Um gemeinsame Grundlagen und Werte aufzufinden und festzuhalten, dürfen die Teilnehmer an Diskussionen nicht in Mitstreiter und Gegner eingeteilt werden. Wer überstimmt wird, ist deshalb nicht im Unrecht. Dissens darf nicht verteufelt werden, schon gar nicht, wenn es um grundlegende Überzeugungen geht. Hinhören, Gemeinsamkeiten suchen, Unterschiede ausloten. Das muss der Weg sein. Dagegen sind mediale Empörungsspiralen, die belastbare Argumente ausschalten, Gift für eine demokratische Diskussionskultur.

So gehört der Hinweis darauf, dass Klimamodelle an der Beschreibung realer Klimaphänomene scheitern, in kein politisches Lager. Wird dieser Hinweis von jemandem gegeben, der einem extremen politischen Lager angehört, ändert dies nichts an der Qualität des Arguments. Die Gleichsetzung zwischen politischer oder persönlicher Sympathie und Validität eines Arguments ist ein demokratiegefährdender Trugschluss.

4.   Mehr Empirie

Wer eine Hypothese aufstellt, erkennt die Empirie als Richterin an. Wer dagegen auf Fakten pocht, spielt selbst Richter. Eine Diskussion ist in dem behaupteten Punkt dann nur noch sehr eingeschränkt möglich, falls überhaupt. Wer den Diskussionsraum offen halten will, muss deshalb der Empirie so weit wie möglich den Vorzug lassen. Man kann hierbei von einer argumentativen Gewaltenteilung sprechen: Die Diskutanten gehen von einer gemeinsamen Ausgangsbasis, der Prämisse, aus, argumentieren dann im Rahmen von Hypothese und Gegenhypothese, während die empirische Evidenz entscheidet. Die Prämissen sind der Diskussion vorgeschaltet, die Evidenz ist ihr nachgelagert.
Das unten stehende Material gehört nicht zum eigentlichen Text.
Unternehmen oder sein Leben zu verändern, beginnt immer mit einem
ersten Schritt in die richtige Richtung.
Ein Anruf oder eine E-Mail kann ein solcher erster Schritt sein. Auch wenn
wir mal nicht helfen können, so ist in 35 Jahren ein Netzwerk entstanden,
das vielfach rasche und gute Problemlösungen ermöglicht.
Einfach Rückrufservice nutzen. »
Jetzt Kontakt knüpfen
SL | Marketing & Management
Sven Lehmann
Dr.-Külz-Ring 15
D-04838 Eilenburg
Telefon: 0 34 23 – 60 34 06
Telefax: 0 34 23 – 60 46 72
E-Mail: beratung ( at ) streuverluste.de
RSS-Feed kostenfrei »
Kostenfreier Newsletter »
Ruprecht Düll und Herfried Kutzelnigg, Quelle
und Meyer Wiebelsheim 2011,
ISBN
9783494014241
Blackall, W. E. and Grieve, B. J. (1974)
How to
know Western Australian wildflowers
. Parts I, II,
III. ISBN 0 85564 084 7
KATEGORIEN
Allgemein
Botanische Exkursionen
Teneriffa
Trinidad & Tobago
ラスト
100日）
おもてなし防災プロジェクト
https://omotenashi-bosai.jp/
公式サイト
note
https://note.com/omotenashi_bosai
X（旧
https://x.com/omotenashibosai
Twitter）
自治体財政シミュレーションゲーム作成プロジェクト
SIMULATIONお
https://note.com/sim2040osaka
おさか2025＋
Es ist daher eine gefährliche Verengung, wenn in der öffentlichen Debatte Aussagen, wie es allzu oft geschieht, in Fakten oder Meinungen eingeteilt werden. Der Vorwurf von „Fake News“ steht permanent im Raum und untergräbt den inhaltlichen Austausch. Das weite Land zwischen „wahr“ und „falsch“ kann damit nicht mehr auf eine Weise erkundet werden, die Rückzugsmöglichkeiten offenlässt. Diese sind aber entscheidend, damit Gesprächspartner das Gesicht wahren können.

5.    Die neue Programmatik ist auf einen pragmatischen Ansatz zu gründen.
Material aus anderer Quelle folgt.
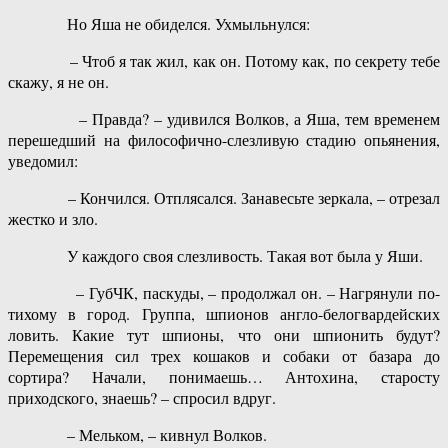
Но Яша не обиделся. Ухмыльнулся:
– Чтоб я так жил, как он. Потому как, по секрету тебе
скажу, я не он.
– Правда? – удивился Волков, а Яша, тем временем
перешедший на философично-слезливую стадию опьянения,
уведомил:
– Кончился. Отплясался. Занавесьте зеркала, – отрезал
жестко и зло.
У каждого своя слезливость. Такая вот была у Яши.
– ГубЧК, паскуды, – продолжал он. – Нагрянули по-
тихому в город. Группа, шпионов англо-белогвардейских
ловить. Какие тут шпионы, что они шпионить будут?
Перемещения сил трех кошаков и собаки от базара до
сортира? Начали, понимаешь… Антохина, старосту
приходского, знаешь? – спросил вдруг.
– Мельком, – кивнул Волков.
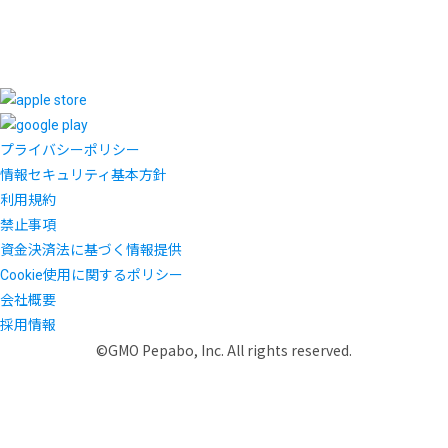
プライバシーポリシー
情報セキュリティ基本方針
利用規約
禁止事項
資金決済法に基づく情報提供
Cookie使用に関するポリシー
会社概要
採用情報
©GMO Pepabo, Inc. All rights reserved.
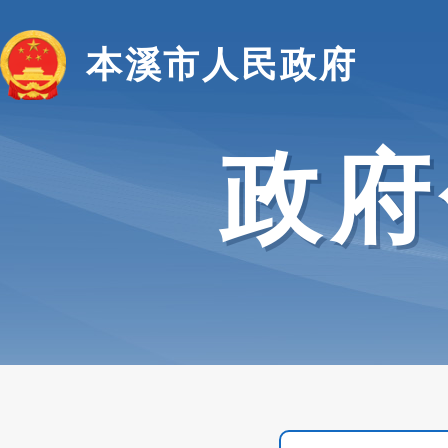
本溪市人民政府
政府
Autoritäre Tendenzen und eine Fixierung auf Personen statt Programmatiken sind auf dem Vormarsch – auch in Europa. Sie sind nicht nur Folge der oben beschriebenen Phänomene (Dämonisierung, Verstoß gegen die argumentative Gewaltenteilung), sondern auch Ausdruck des Versagens der alten Programmatik.

In Deutschland und Europa haben sich Begriffe abgelebt, Regelwerke sind in Alltag und Beruf allgegenwärtig und kaum noch zu überblicken, geschweige denn zu bewältigen. Bei einer neuen Programmatik darf es sich deshalb nicht um eine weitere Begrifflichkeit handeln, die zu den vielen alten Regelwerken wie ein weiterer Schaltkreis hinzukommt. Es muss vielmehr Teil der neuen Programmatik sein, Regeln von ihrem Gebrauchswert her zu denken und zu erlassen.

Der versteckte Regelfundamentalismus, der in Europa grassiert, kann nur mit einem pragmatischen Ansatz überwunden werden. Darüber, wie dieser konzipiert und umgesetzt werden kann, sollten wir nachdenken, bevor es zu spät ist.

Wenn wir scheitern, liegt es an uns – nicht an autoritärem Personal, mag dessen Name nun mit T beginnen oder mit M, mit H, O oder L.